_WORK ITEM_
The output is the lines below from the one with "Aber keine Vortrag, kein" through the one with "Altgriechisch: die Farb", both included, printed exactly and with no other line.

_MATERIAL FOR THIS EXERCISE_
━━━━━━━━━━━━━━━━━━━━

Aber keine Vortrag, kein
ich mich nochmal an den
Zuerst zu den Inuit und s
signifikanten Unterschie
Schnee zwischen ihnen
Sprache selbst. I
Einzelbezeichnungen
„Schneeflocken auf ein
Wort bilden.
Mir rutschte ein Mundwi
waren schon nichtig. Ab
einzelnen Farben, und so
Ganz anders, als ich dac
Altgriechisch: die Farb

━━━━━━━━━━━━━━━━━━━━

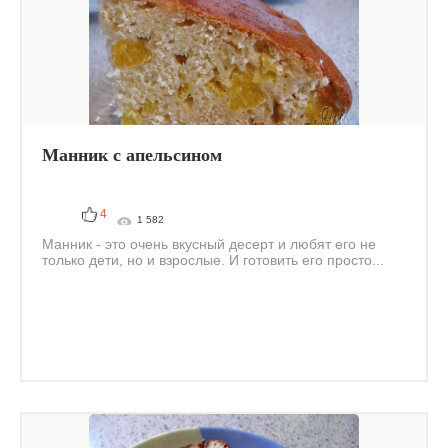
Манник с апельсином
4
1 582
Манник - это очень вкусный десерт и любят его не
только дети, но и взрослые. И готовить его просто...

━━━━━━━━━━━━━━━━━━━━

_ANSWER TO THIS TASK_
Aber keine Vortrag, kein
ich mich nochmal an den
Zuerst zu den Inuit und s
signifikanten Unterschie
Schnee zwischen ihnen
Sprache selbst. I
Einzelbezeichnungen
„Schneeflocken auf ein
Wort bilden.
Mir rutschte ein Mundwi
waren schon nichtig. Ab
einzelnen Farben, und so
Ganz anders, als ich dac
Altgriechisch: die Farb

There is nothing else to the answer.